A few things have improved. My pain level is a bit better, I'm walking a bit better and I don't get chest pain and palpitations 24 hours a day now. I haven't had a Bartonella/Lyme rash in over 2 weeks. Small blessings but at least I know the meds are starting to work. And my kidneys and liver are so far holding their own and not protesting too much from all the meds so I guess that's good too. How frustrating though that it's been 5 months of various treatments and the meds are JUST starting to work.

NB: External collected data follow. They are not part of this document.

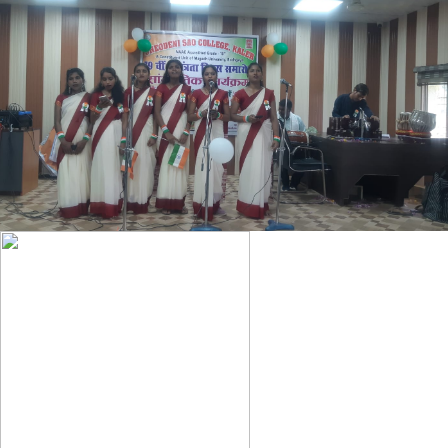
HIGHLIGHTS OF CBCS REGULATION FOR UNDER GRADUATE
COURSES
SUBJECT BASKET OF SEMESTER- I ,II ,III
LAST DATE OF PRACTICAL EXAM 2024-28
NOTICE REGARDING UG 2ND SEMESTER ADMISSION (2024-
28)
2ND SEMESTER ADMISSION NOTICE 2024-28
ABC ID NOTICE 2025
DEGREE ADMIT CARD BA PART-II (2022-25)
BA/BSC SEMESTER-1 (2024-28) REGISTRATION NOTICE
MJC-ENGLISH ASSIGNMENT QUESTION
BA BSC CORRECTION NOTICE 2021-24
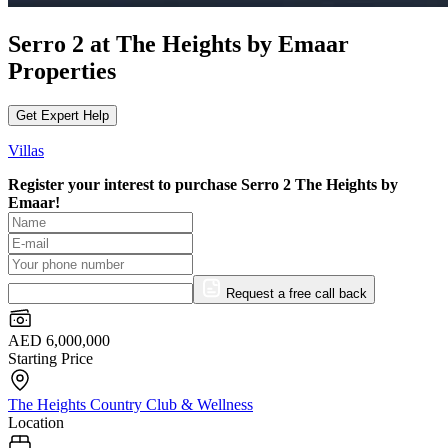
Serro 2 at The Heights by Emaar
Properties
Get Expert Help
Villas
Register your interest to purchase
Serro 2 The Heights by
Emaar!
Request a free call back
AED 6,000,000
Starting Price
The Heights Country Club & Wellness
Location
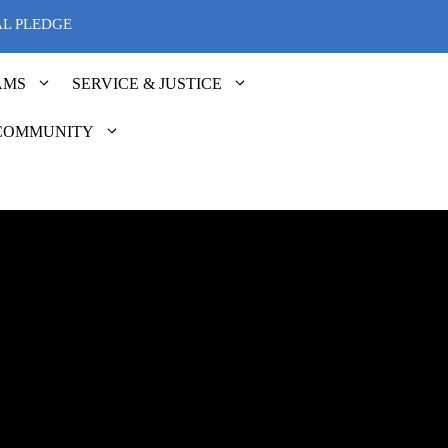
AL PLEDGE
AMS
SERVICE & JUSTICE
COMMUNITY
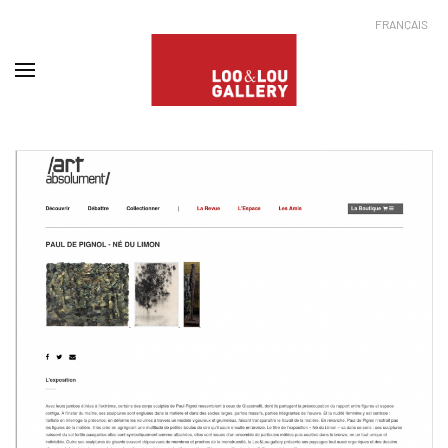
FRANÇAIS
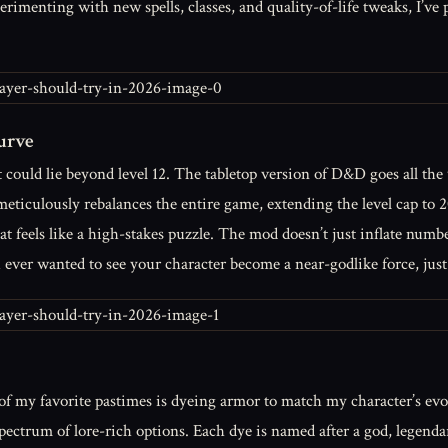
rimenting with new spells, classes, and quality-of-life tweaks, I’ve 
urve
at could lie beyond level 12. The tabletop version of D&D goes all th
iculously rebalances the entire game, extending the level cap to 20
at feels like a high-stakes puzzle. The mod doesn’t just inflate numbe
ou ever wanted to see your character become a near-godlike force, ju
f my favorite pastimes is dyeing armor to match my character’s evol
ectrum of lore-rich options. Each dye is named after a god, legend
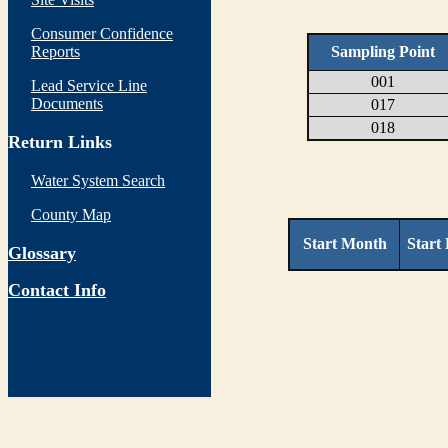
Consumer Confidence
Reports
Sampling Point
001
Lead Service Line
Documents
017
018
Return Links
Water System Search
County Map
Start Month
Start
Glossary
Contact Info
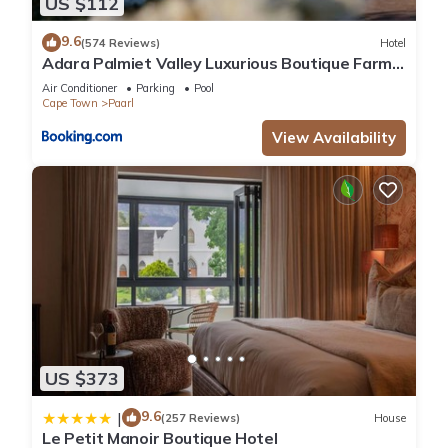
US $112
9.6
(574 Reviews)
Hotel
Adara Palmiet Valley Luxurious Boutique Farm
Hotel
Air Conditioner
Parking
Pool
Cape Town
Paarl
View Availability
US $373
9.6
|
(257 Reviews)
House
Le Petit Manoir Boutique Hotel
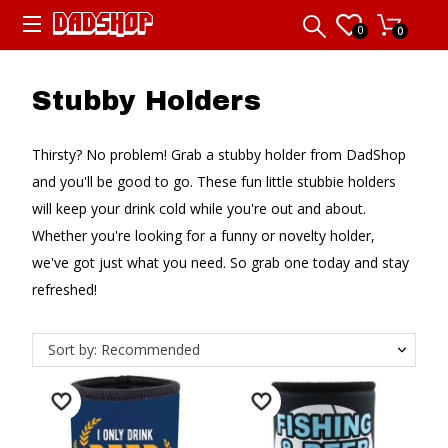
0
0
Stubby Holders
Thirsty? No problem! Grab a stubby holder from DadShop
and you'll be good to go. These fun little stubbie holders
will keep your drink cold while you're out and about.
Whether you're looking for a funny or novelty holder,
we've got just what you need. So grab one today and stay
refreshed!
Sort by: Recommended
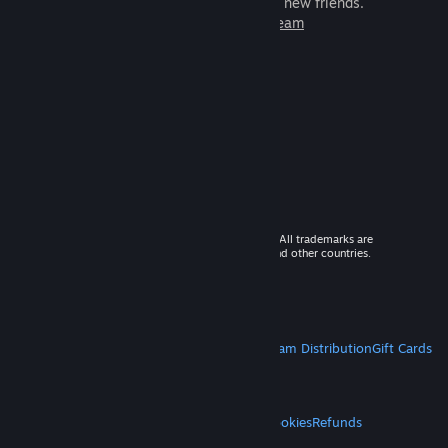
games to play with millions of new friends.
Learn more about Steam
© 2026 Valve Corporation. All rights reserved. All trademarks are
property of their respective owners in the US and other countries.
VAT included in all prices where applicable.
Get Mobile Apps
STEAM
About Steam
Steam SSA
Steamworks
Steam Distribution
Gift Cards
VALVE
About Valve
Jobs
Hardware
Recycling
LEGAL
Privacy
Accessibility
Notices & Policies
Cookies
Refunds
MORE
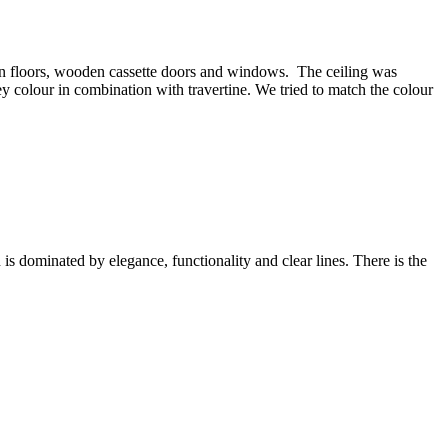
oden floors, wooden cassette doors and windows. The ceiling was
ey colour in combination with travertine. We tried to match the colour
is dominated by elegance, functionality and clear lines. There is the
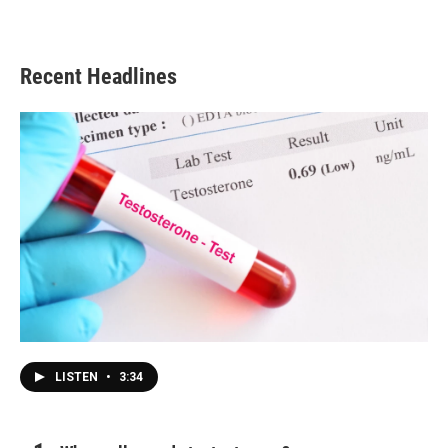
Recent Headlines
LISTEN
•
3:34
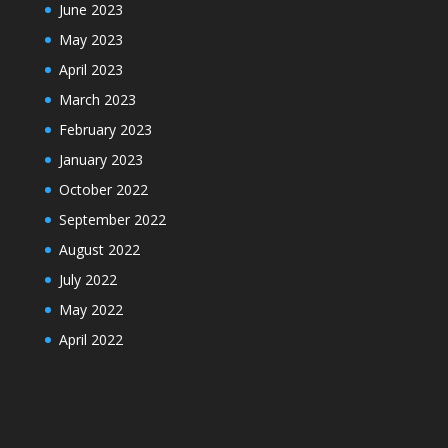
June 2023
May 2023
April 2023
March 2023
February 2023
January 2023
October 2022
September 2022
August 2022
July 2022
May 2022
April 2022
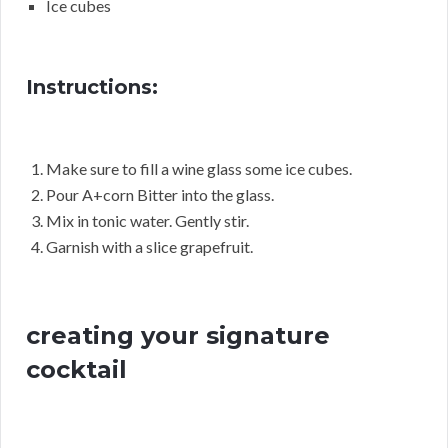
Ice cubes
Instructions:
Make sure to fill a wine glass some ice cubes.
Pour A+corn Bitter into the glass.
Mix in tonic water. Gently stir.
Garnish with a slice grapefruit.
creating your signature
cocktail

Things that have worsened are my headaches and I'm having tremendous difficulty with processing, word finding difficulty and following conversation. I forget words and transpose letters in typing. Yesterday I could not make a coherent sentence. It was kind of frightening in a "I'm having a stroke" sort of way. My typing skills have also deteriorated. Blog posting is painful and tiring. My vision has also significantly worsened, much worse after my IV dosing. My brain feels swollen.
It perhaps is.
I'm tired.
It's a tired I can't explain to people other than to say, "Run a marathon...then do it again as soon as you finish."
My family is feeling the stress of doing what I cannot. Laundry, chores, running errands, my crankiness and mood swings. It's a life change for all of us. I'm grateful for them.
2012 has arrived. I am fighting this. I have to. It's taken up too much of my time and my life. I will endure what ever suckiness it feeds to me. I am stronger than this. I will be stronger than this.
Bev
1 comment:
Bev, you are an amazingly strong person. I can't imagine what you're going through, but you seem to be handling it so well. I'm in awe of how you're doing with all this. And thatnks for sharing your story; I know it's not always easy to open up, but you're sending a really inspiring message. Thank you for that.